Marc Marie Jean Baptiste Delmas (28 March 1885 – 30 November 1931) was a French expressionist composer and writer.

==Life and career==
Marc Delmas was born in Saint-Quentin, Aisne, France, and studied at the Conservatoire de Paris with Xavier Leroux and Paul Vidal. He won the Prix Rossini in 1911 with Anne Marie, Second Grand Prix de Rome with his cantata Le et la Fée Poète and later the Prix Cressent and Prix Ambroise-Thomas. In 1914 Delmas and Marcel Dupré were tied for first prize on the first ballot of the Prix de Rome, and Camille Saint-Saëns was called in to break the tie. He voted for Dupré, and Delmas took second prize.

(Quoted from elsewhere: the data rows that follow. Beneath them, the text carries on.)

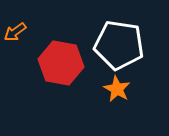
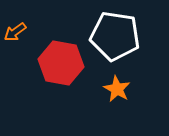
white pentagon: moved 4 px left, 9 px up
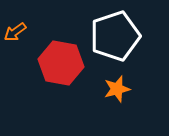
white pentagon: rotated 27 degrees counterclockwise
orange star: rotated 28 degrees clockwise
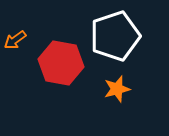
orange arrow: moved 8 px down
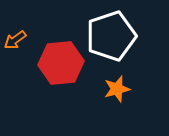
white pentagon: moved 4 px left
red hexagon: rotated 15 degrees counterclockwise
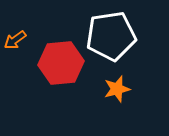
white pentagon: rotated 9 degrees clockwise
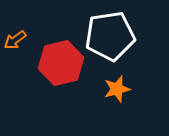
white pentagon: moved 1 px left
red hexagon: rotated 9 degrees counterclockwise
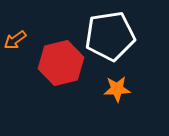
orange star: rotated 12 degrees clockwise
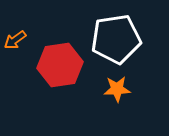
white pentagon: moved 6 px right, 3 px down
red hexagon: moved 1 px left, 2 px down; rotated 6 degrees clockwise
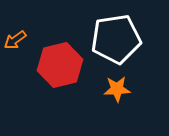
red hexagon: rotated 6 degrees counterclockwise
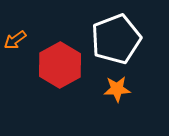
white pentagon: rotated 12 degrees counterclockwise
red hexagon: rotated 15 degrees counterclockwise
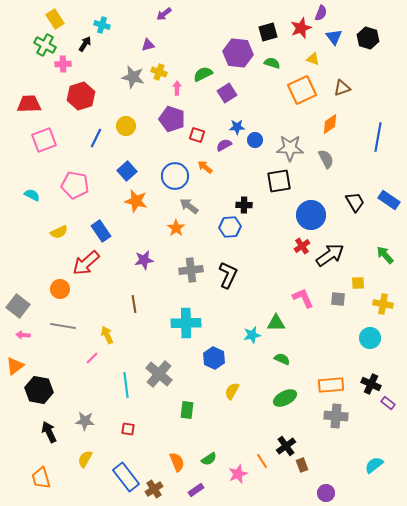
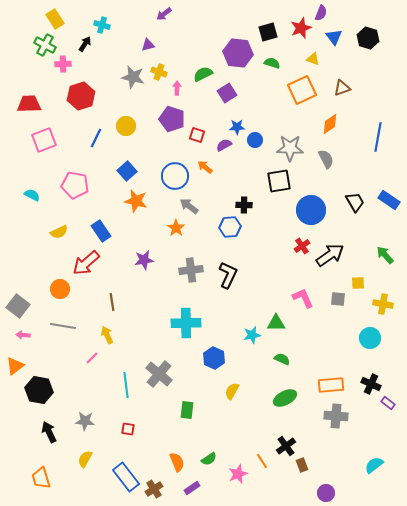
blue circle at (311, 215): moved 5 px up
brown line at (134, 304): moved 22 px left, 2 px up
purple rectangle at (196, 490): moved 4 px left, 2 px up
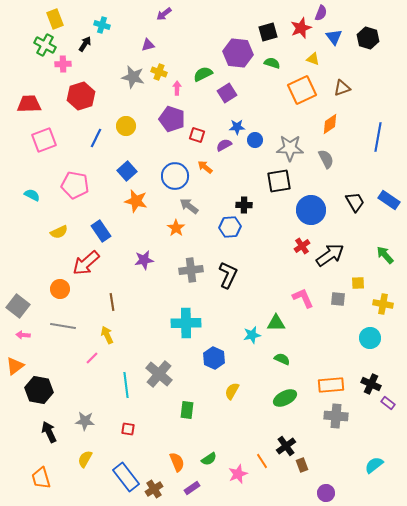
yellow rectangle at (55, 19): rotated 12 degrees clockwise
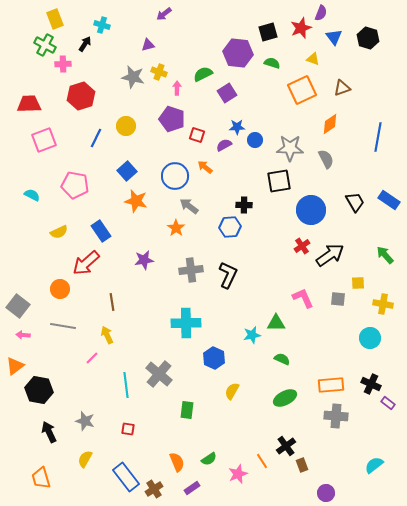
gray star at (85, 421): rotated 12 degrees clockwise
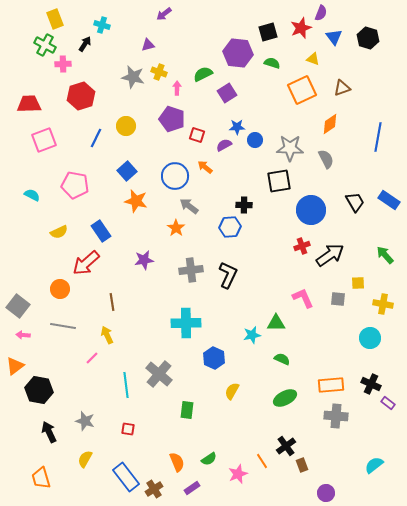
red cross at (302, 246): rotated 14 degrees clockwise
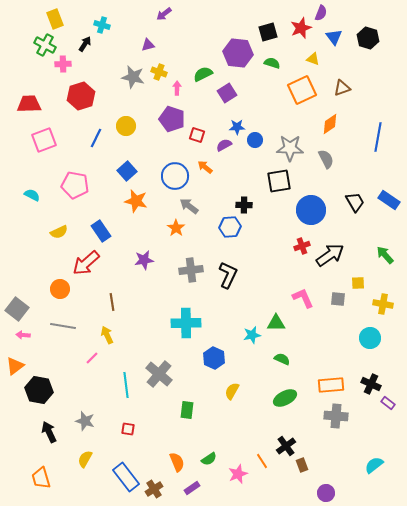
gray square at (18, 306): moved 1 px left, 3 px down
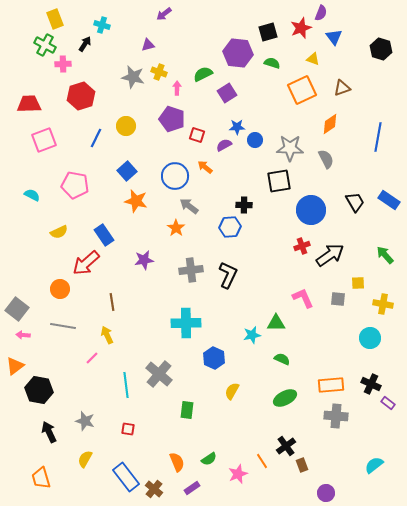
black hexagon at (368, 38): moved 13 px right, 11 px down
blue rectangle at (101, 231): moved 3 px right, 4 px down
brown cross at (154, 489): rotated 18 degrees counterclockwise
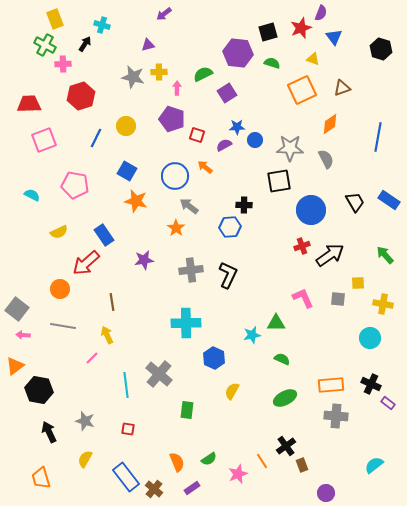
yellow cross at (159, 72): rotated 21 degrees counterclockwise
blue square at (127, 171): rotated 18 degrees counterclockwise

Delmas taught music in Paris, and was a biographer of noted musicians. He took part in the choral movement and participated in the Conseil Superieur de la Musique Populaire. He died in Paris at the age of 46.

==Works==
Delmas was a prolific composer, known primarily for his stage works, but he was also author of choral, solo and chamber music. Selected works include:

- Laïs, opera 1908
- Sylvette, operetta 1932
- Camille, opera comique
- Balade féerique for French Horn and piano
- Promenade for Clarinet and Piano (1920)
- Lusacienne, rhapsody for violin and orchestra (1928)
- Choral et Variations Op.37 for trumpet and piano
- Messe de requiem
- Le Masque for solo voice
- Fantaisie Italienne for clarinet and piano

His music was used in the film The Little Thing in 1923, and recorded and issued on CD including:
- Recital Favorites for Clarinet and Piano by Eugene Bozza, Gabriel Grovlez, Andre Bloch, Philippe Gaubert and Marc Delmas (2005)
- Musique Française pour Cuivres et Piano by Andre Chpelitch, Marc Delmas, Henri Dutilleux, Pierre Gabaye and Pierick Houdy (2007)
- Solos de Concours II: Music from the Premier Prix by Charles-Marie Widor, Arthur Coquard, Charles Edouard Lefebvre, Max D'Ollone and Marc Delmas (2005)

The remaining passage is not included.